Can I say, as a former producer, that I’ve been through drought only once. It was a very short period of time, about 14 months, but it was the most horrible 14 months of my life. It was just devastating. I honestly don’t know how those out there who have found themselves in that position for five, six or seven years haven’t curled into a ball in the corner and thrown their hands in the air. They are the most resilient people, they’re a great reflection on our nation and they are what we stand for particularly in this place, so we should do our utmost to help them.

I think there are other opportunities we can look at, particularly around feral animals. Look at the numbers, Madam Deputy Speaker. There are up to 24 million feral pigs in Australia—24 million; almost as many pigs as there are people.

They are destroying our environment and in particular, on the coast, our turtles. If you look at feral horses, in Queensland there are around 200,000 of those. There are 2.3 million feral goats in Australia. There are approximately 80,000 water buffalo in the Northern Territory. I have to say that I’ve never seen red deer in my electorate before, but in recent weeks I actually saw one skid across the highway east of Childers. It frightened the life out of the poor driver in front of me. I have never seen them in those locations.

So there are opportunities right now for us to help people in these areas which are drought stricken and to control feral animals and to help our environment. I think that is something that we should consider not only in this place but at state and local government levels as well.

And then of course there are camels. I never thought I’d see so many feral camels, but, on the most recent trip I took into the west, there were an enormous number of them. They do have some advantages. I’m advised that they eat prickly acacia flowers. Prickly acacia is a noxious weed that is spreading through hundreds of thousands of hectares throughout Western Queensland. There is an opportunity for us around prickly acacia. I congratulate Desert Channels, the Landcare group out there who are attacking prickly acacia with modern technology. They are using drones to deliver systemic herbicide. Of course, it does need to rain for the herbicide to work. But they are out there flying drones to deliver, plant by plant, a systemic herbicide to wipe out this noxious weed.
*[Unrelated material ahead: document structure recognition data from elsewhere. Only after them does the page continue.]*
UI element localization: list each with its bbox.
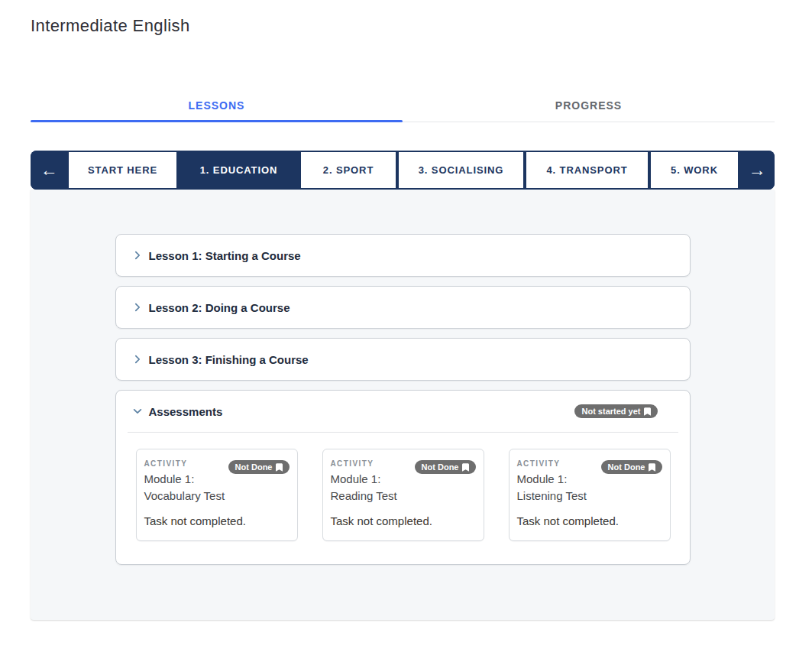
- status-badge: Not started yet: [574, 404, 657, 418]
- tab-lessons[interactable]: LESSONS: [31, 89, 403, 122]
- chevron-right-icon: [132, 250, 143, 261]
- activity-title: Module 1: Reading Test: [331, 471, 476, 504]
- lessons-panel: Lesson 1: Starting a Course Lesson 2: Do…: [31, 190, 775, 620]
- bookmark-icon: [462, 463, 469, 472]
- activity-card-listening-test[interactable]: Not Done ACTIVITY Module 1: Listening Te…: [509, 449, 671, 541]
- activity-card-reading-test[interactable]: Not Done ACTIVITY Module 1: Reading Test…: [322, 449, 484, 541]
- lesson-2-title: Lesson 2: Doing a Course: [149, 301, 290, 314]
- assessments-accordion: Assessments Not started yet Not Done: [115, 390, 691, 565]
- arrow-right-icon: →: [749, 160, 766, 180]
- status-badge: Not Done: [601, 460, 662, 474]
- chevron-right-icon: [132, 354, 143, 365]
- status-badge: Not Done: [415, 460, 476, 474]
- tab-lessons-label: LESSONS: [189, 99, 245, 112]
- tab-progress-label: PROGRESS: [555, 99, 622, 112]
- lesson-3-header[interactable]: Lesson 3: Finishing a Course: [116, 339, 690, 380]
- lesson-accordion-2: Lesson 2: Doing a Course: [115, 286, 691, 329]
- lesson-2-header[interactable]: Lesson 2: Doing a Course: [116, 287, 690, 328]
- assessments-header[interactable]: Assessments Not started yet: [116, 391, 690, 432]
- lesson-accordion-1: Lesson 1: Starting a Course: [115, 234, 691, 277]
- page-title: Intermediate English: [31, 16, 190, 36]
- active-tab-indicator: [31, 120, 403, 122]
- bookmark-icon: [644, 407, 651, 416]
- unit-tab-work[interactable]: 5. WORK: [649, 151, 739, 190]
- view-tab-bar: LESSONS PROGRESS: [31, 89, 775, 122]
- activity-status: Task not completed.: [144, 514, 290, 529]
- unit-tab-sport[interactable]: 2. SPORT: [299, 151, 397, 190]
- activity-status: Task not completed.: [517, 514, 662, 529]
- assessments-body: Not Done ACTIVITY Module 1: Vocabulary T…: [128, 432, 678, 564]
- bookmark-icon: [649, 463, 655, 472]
- lesson-1-title: Lesson 1: Starting a Course: [149, 249, 301, 262]
- prev-unit-button[interactable]: ←: [31, 151, 67, 190]
- lesson-1-header[interactable]: Lesson 1: Starting a Course: [116, 235, 690, 276]
- chevron-right-icon: [132, 302, 143, 313]
- status-badge: Not Done: [228, 460, 290, 474]
- lesson-3-title: Lesson 3: Finishing a Course: [149, 353, 309, 366]
- unit-tab-socialising[interactable]: 3. SOCIALISING: [397, 151, 525, 190]
- tab-progress[interactable]: PROGRESS: [403, 89, 775, 122]
- bookmark-icon: [276, 463, 283, 472]
- activity-card-vocabulary-test[interactable]: Not Done ACTIVITY Module 1: Vocabulary T…: [136, 449, 298, 541]
- unit-tab-education[interactable]: 1. EDUCATION: [178, 151, 299, 190]
- assessments-title: Assessments: [149, 405, 223, 418]
- unit-nav-bar: ← START HERE 1. EDUCATION 2. SPORT 3. SO…: [31, 151, 775, 190]
- unit-tab-transport[interactable]: 4. TRANSPORT: [525, 151, 649, 190]
- lesson-accordion-3: Lesson 3: Finishing a Course: [115, 338, 691, 381]
- activity-title: Module 1: Listening Test: [517, 471, 662, 504]
- course-page: Intermediate English LESSONS PROGRESS ← …: [0, 0, 812, 652]
- activity-status: Task not completed.: [331, 514, 476, 529]
- chevron-down-icon: [132, 406, 143, 417]
- arrow-left-icon: ←: [40, 160, 58, 180]
- activity-title: Module 1: Vocabulary Test: [144, 471, 290, 504]
- unit-tab-start-here[interactable]: START HERE: [67, 151, 178, 190]
- next-unit-button[interactable]: →: [739, 151, 775, 190]
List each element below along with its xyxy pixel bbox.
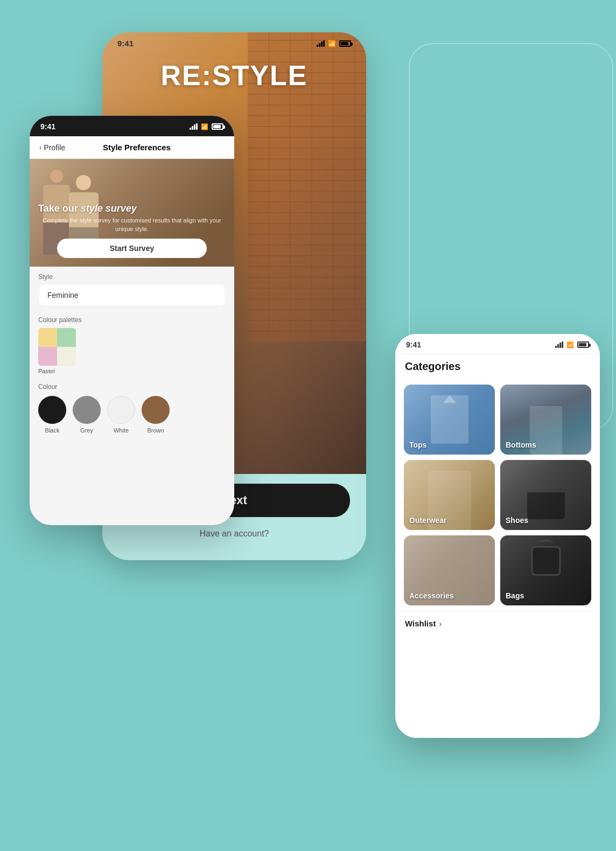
categories-title: Categories (405, 360, 590, 373)
signal-icon-cat (555, 341, 563, 348)
colour-dot-grey: Grey (73, 396, 101, 434)
black-dot (38, 396, 66, 424)
signal-icon-style (190, 123, 198, 130)
survey-title: Take our style survey (38, 203, 226, 214)
palette-cell-1 (38, 328, 57, 347)
battery-icon-style (212, 123, 223, 130)
colour-dot-brown: Brown (142, 396, 170, 434)
palette-cell-3 (38, 347, 57, 366)
cat-statusbar: 9:41 📶 (395, 334, 600, 354)
brand-title: RE:STYLE (102, 59, 366, 92)
survey-title-italic: style survey (81, 203, 137, 214)
start-survey-button[interactable]: Start Survey (57, 239, 207, 258)
palette-name: Pastel (38, 368, 226, 374)
battery-icon-cat (577, 341, 589, 348)
wifi-icon: 📶 (328, 40, 336, 47)
grey-dot (73, 396, 101, 424)
signal-icon (317, 40, 325, 47)
survey-desc: Complete the style survey for customised… (38, 217, 226, 233)
cat-status-icons: 📶 (555, 341, 589, 348)
categories-grid: Tops Bottoms Outerwear Shoes (395, 379, 600, 611)
back-chevron-icon: ‹ (39, 143, 41, 151)
categories-header: Categories (395, 354, 600, 379)
colour-palettes-section: Colour palettes Pastel (30, 310, 234, 378)
category-bottoms[interactable]: Bottoms (500, 385, 591, 455)
category-shoes[interactable]: Shoes (500, 460, 591, 530)
style-section: Style Feminine (30, 267, 234, 310)
brown-dot (142, 396, 170, 424)
tops-label: Tops (409, 441, 426, 449)
category-outerwear[interactable]: Outerwear (404, 460, 495, 530)
colour-dots-label: Colour (38, 383, 226, 390)
outerwear-label: Outerwear (409, 516, 446, 525)
colour-dot-black: Black (38, 396, 66, 434)
palette-grid (38, 328, 76, 366)
battery-icon (339, 40, 351, 47)
bottoms-label: Bottoms (506, 441, 536, 449)
style-value: Feminine (38, 284, 226, 306)
hero-status-icons: 📶 (317, 40, 351, 47)
accessories-label: Accessories (409, 591, 454, 600)
white-label: White (114, 427, 129, 434)
category-tops[interactable]: Tops (404, 385, 495, 455)
hero-time: 9:41 (117, 39, 134, 48)
wifi-icon-cat: 📶 (566, 341, 574, 348)
colour-dot-white: White (107, 396, 135, 434)
colour-dots-container: Black Grey White Brown (38, 396, 226, 434)
style-statusbar: 9:41 📶 (30, 116, 234, 136)
survey-banner-overlay: Take our style survey Complete the style… (30, 194, 234, 267)
wishlist-bar[interactable]: Wishlist › (395, 611, 600, 636)
nav-title: Style Preferences (65, 143, 208, 152)
wishlist-label: Wishlist (405, 619, 436, 628)
grey-label: Grey (80, 427, 93, 434)
style-nav: ‹ Profile Style Preferences (30, 136, 234, 159)
hero-statusbar: 9:41 📶 (102, 32, 366, 51)
black-label: Black (45, 427, 60, 434)
back-button[interactable]: ‹ Profile (39, 143, 65, 152)
brown-label: Brown (147, 427, 164, 434)
bags-label: Bags (506, 591, 524, 600)
white-dot (107, 396, 135, 424)
have-account-text: Have an account? (102, 529, 366, 539)
shoes-label: Shoes (506, 516, 528, 525)
colour-dots-section: Colour Black Grey White Brown (30, 378, 234, 440)
category-accessories[interactable]: Accessories (404, 535, 495, 605)
palette-cell-2 (57, 328, 76, 347)
survey-banner: Take our style survey Complete the style… (30, 159, 234, 267)
colour-palettes-label: Colour palettes (38, 316, 226, 324)
category-bags[interactable]: Bags (500, 535, 591, 605)
phone-categories: 9:41 📶 Categories Tops (395, 334, 600, 738)
cat-time: 9:41 (406, 340, 421, 349)
phone-style-preferences: 9:41 📶 ‹ Profile Style Preferences (30, 116, 234, 525)
palette-cell-4 (57, 347, 76, 366)
style-label: Style (38, 273, 226, 281)
style-time: 9:41 (40, 122, 55, 131)
wifi-icon-style: 📶 (201, 123, 208, 130)
wishlist-chevron-icon: › (439, 619, 442, 628)
back-label: Profile (44, 143, 65, 152)
style-status-icons: 📶 (190, 123, 223, 130)
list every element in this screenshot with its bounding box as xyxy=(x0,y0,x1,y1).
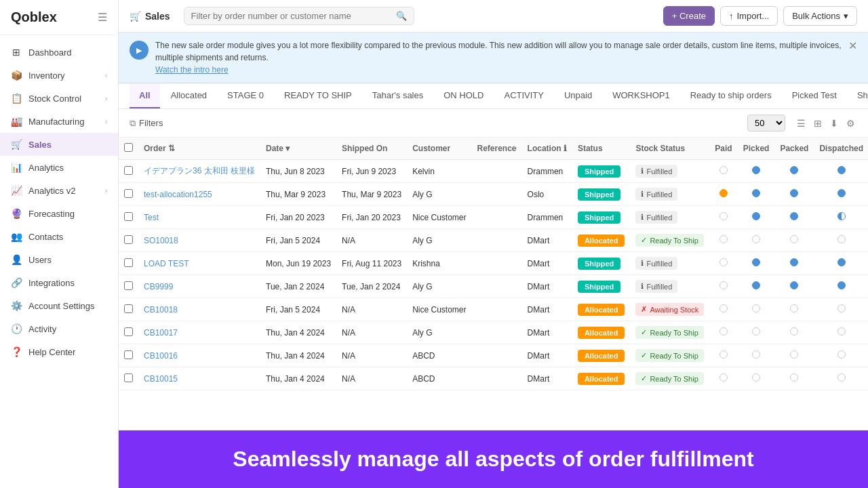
analytics-icon: 📊 xyxy=(11,162,22,173)
notification-text: The new sale order module gives you a lo… xyxy=(155,39,842,76)
sidebar-item-account-settings[interactable]: ⚙️ Account Settings xyxy=(0,294,118,317)
import-button[interactable]: ↑ Import... xyxy=(720,6,778,26)
tab-on-hold[interactable]: ON HOLD xyxy=(434,83,493,108)
order-link[interactable]: test-allocation1255 xyxy=(144,190,212,199)
sidebar-item-activity[interactable]: 🕐 Activity xyxy=(0,317,118,340)
cart-icon: 🛒 xyxy=(130,11,141,22)
tab-ready-to-ship[interactable]: READY TO SHIP xyxy=(275,83,361,108)
shipped-on-cell: N/A xyxy=(336,367,407,390)
row-checkbox[interactable] xyxy=(124,304,133,313)
tab-picked-test[interactable]: Picked Test xyxy=(783,83,846,108)
tab-allocated[interactable]: Allocated xyxy=(161,83,216,108)
search-input[interactable] xyxy=(191,11,392,21)
import-icon: ↑ xyxy=(729,11,734,21)
sidebar-item-integrations[interactable]: 🔗 Integrations xyxy=(0,271,118,294)
location-cell: DMart xyxy=(522,344,572,367)
row-checkbox[interactable] xyxy=(124,281,133,290)
col-shipped-on[interactable]: Shipped On xyxy=(336,138,407,160)
settings-icon[interactable]: ⚙ xyxy=(844,116,857,131)
stock-status-badge: ℹ Fulfilled xyxy=(635,257,677,270)
bulk-actions-button[interactable]: Bulk Actions ▾ xyxy=(783,6,857,26)
sidebar-logo: Qoblex ☰ xyxy=(0,0,118,35)
row-checkbox[interactable] xyxy=(124,327,133,336)
row-checkbox[interactable] xyxy=(124,235,133,244)
tab-activity[interactable]: ACTIVITY xyxy=(494,83,553,108)
col-date[interactable]: Date ▾ xyxy=(260,138,336,160)
sidebar-item-forecasting[interactable]: 🔮 Forecasting xyxy=(0,202,118,225)
hamburger-icon[interactable]: ☰ xyxy=(98,11,107,24)
circle-filled-icon xyxy=(752,212,760,220)
order-link[interactable]: CB10016 xyxy=(144,351,178,361)
row-checkbox[interactable] xyxy=(124,166,133,175)
col-order[interactable]: Order ⇅ xyxy=(138,138,260,160)
module-label: Sales xyxy=(145,11,170,22)
list-view-icon[interactable]: ☰ xyxy=(795,116,808,131)
sidebar-item-users[interactable]: 👤 Users xyxy=(0,248,118,271)
location-cell: DMart xyxy=(522,367,572,390)
col-paid[interactable]: Paid xyxy=(709,138,737,160)
col-picked[interactable]: Picked xyxy=(738,138,775,160)
sidebar-item-help-center[interactable]: ❓ Help Center xyxy=(0,340,118,363)
order-link[interactable]: イデアプラン36 太和田 枝里様 xyxy=(144,166,255,176)
sidebar-item-manufacturing[interactable]: 🏭 Manufacturing › xyxy=(0,110,118,133)
circle-filled-icon xyxy=(837,281,846,289)
per-page-dropdown[interactable]: 50 100 200 xyxy=(747,115,785,131)
chevron-right-icon: › xyxy=(105,187,107,195)
tab-workshop1[interactable]: WORKSHOP1 xyxy=(603,83,679,108)
export-icon[interactable]: ⬇ xyxy=(828,116,840,131)
account-settings-icon: ⚙️ xyxy=(11,300,22,311)
tab-unpaid[interactable]: Unpaid xyxy=(555,83,601,108)
order-link[interactable]: LOAD TEST xyxy=(144,259,189,268)
order-link[interactable]: CB10018 xyxy=(144,305,178,314)
dispatched-cell xyxy=(814,252,868,275)
picked-cell xyxy=(738,183,775,206)
sidebar-item-sales[interactable]: 🛒 Sales xyxy=(0,133,118,156)
close-icon[interactable]: ✕ xyxy=(848,39,857,52)
select-all-header[interactable] xyxy=(119,138,138,160)
create-button[interactable]: + Create xyxy=(663,6,715,26)
play-icon[interactable]: ▶ xyxy=(130,41,149,60)
reference-cell xyxy=(472,183,522,206)
row-checkbox[interactable] xyxy=(124,212,133,221)
sidebar-item-dashboard[interactable]: ⊞ Dashboard xyxy=(0,41,118,64)
check-icon: ✓ xyxy=(641,236,647,245)
order-link[interactable]: Test xyxy=(144,213,159,222)
info-icon: ℹ xyxy=(641,190,644,199)
order-link[interactable]: SO10018 xyxy=(144,236,178,245)
col-status[interactable]: Status xyxy=(572,138,631,160)
sidebar-item-contacts[interactable]: 👥 Contacts xyxy=(0,225,118,248)
col-packed[interactable]: Packed xyxy=(774,138,814,160)
order-link[interactable]: CB9999 xyxy=(144,282,173,291)
notification-link[interactable]: Watch the intro here xyxy=(155,65,229,75)
tab-stage0[interactable]: STAGE 0 xyxy=(218,83,273,108)
chevron-right-icon: › xyxy=(105,72,107,79)
col-reference[interactable]: Reference xyxy=(472,138,522,160)
tab-shiseido-test[interactable]: Shiseido - Test xyxy=(848,83,868,108)
order-cell: CB10018 xyxy=(138,298,260,321)
col-location[interactable]: Location ℹ xyxy=(522,138,572,160)
order-link[interactable]: CB10017 xyxy=(144,328,178,338)
search-bar[interactable]: 🔍 xyxy=(184,7,414,25)
select-all-checkbox[interactable] xyxy=(124,143,133,152)
row-checkbox[interactable] xyxy=(124,258,133,267)
tab-all[interactable]: All xyxy=(130,83,160,108)
col-dispatched[interactable]: Dispatched xyxy=(814,138,868,160)
sidebar-item-stock-control[interactable]: 📋 Stock Control › xyxy=(0,87,118,110)
row-checkbox[interactable] xyxy=(124,350,133,359)
grid-view-icon[interactable]: ⊞ xyxy=(812,116,824,131)
date-cell: Fri, Jan 5 2024 xyxy=(260,298,336,321)
picked-cell xyxy=(738,229,775,252)
paid-cell xyxy=(709,252,737,275)
col-stock-status[interactable]: Stock Status xyxy=(630,138,709,160)
row-checkbox[interactable] xyxy=(124,373,133,382)
sidebar-item-analytics-v2[interactable]: 📈 Analytics v2 › xyxy=(0,179,118,202)
filters-button[interactable]: ⧉ Filters xyxy=(130,118,163,129)
col-customer[interactable]: Customer xyxy=(407,138,471,160)
tab-bar: AllAllocatedSTAGE 0READY TO SHIPTahar's … xyxy=(119,83,868,109)
tab-tahars-sales[interactable]: Tahar's sales xyxy=(363,83,433,108)
row-checkbox[interactable] xyxy=(124,189,133,198)
tab-ready-to-ship-orders[interactable]: Ready to ship orders xyxy=(681,83,781,108)
order-link[interactable]: CB10015 xyxy=(144,374,178,384)
sidebar-item-inventory[interactable]: 📦 Inventory › xyxy=(0,64,118,87)
sidebar-item-analytics[interactable]: 📊 Analytics xyxy=(0,156,118,179)
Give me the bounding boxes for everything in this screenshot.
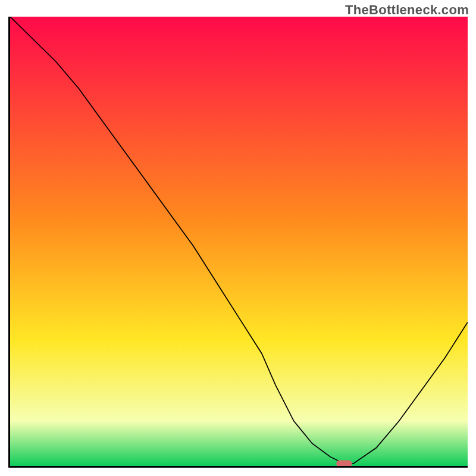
optimal-marker — [336, 461, 352, 466]
watermark-text: TheBottleneck.com — [345, 2, 469, 18]
chart-svg — [10, 17, 468, 466]
chart-container: TheBottleneck.com — [0, 0, 476, 476]
background-gradient — [10, 17, 468, 466]
plot-area — [8, 17, 468, 468]
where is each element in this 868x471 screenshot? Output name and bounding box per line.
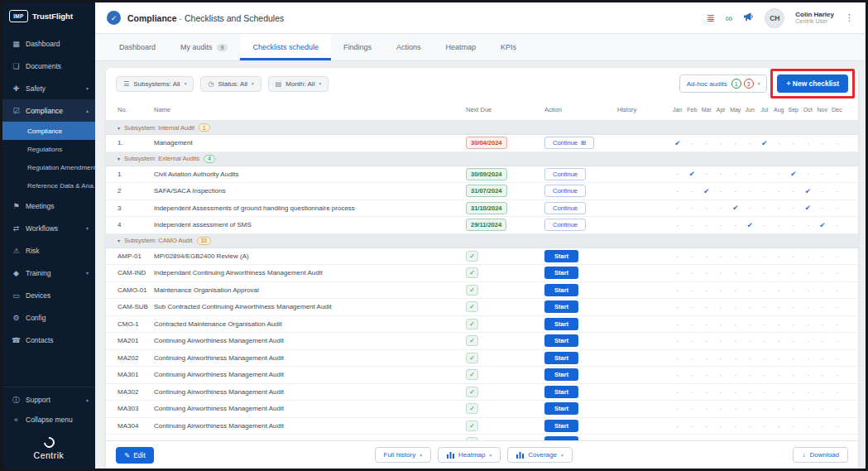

It is incredibly bad for the environment, and it continues to expand. There are opportunities there as well.

In the member for Flynn’s electorate, Northern Oil, a biofuel refinery, have done trials using prickly acacia to deliver biofuel. I think that is another opportunity that we need to look at. I know there is some work being done locally. We attended the biofuel refinery in Gladstone with the member for Flynn—I think he got a front page. It was a fantastic announcement on some other work they are doing there, advancing those opportunities around biofuel.

Whilst we find ourselves in regional areas in drought, while those people in Australia find themselves in a difficult position, we should be doing everything we can, taking every opportunity, to focus on them and deliver what they require. What they need right now is our help. They need that in terms of financial assistance. They need that in terms of mental health support, and they need that in terms of opportunities for their produce when the drought is finished and done with. That is because, even when it rains, it doesn’t rain grass and it doesn’t rain money. It takes time for them to recover.

These are true Australians. They are a great reflection on our nation. They go through these hardships. It is cyclical, of course. They are absolutely resilient. They are some of the toughest people I know. We should continue to support them in every single possible opportunity. It’s a reflection on us if we do not.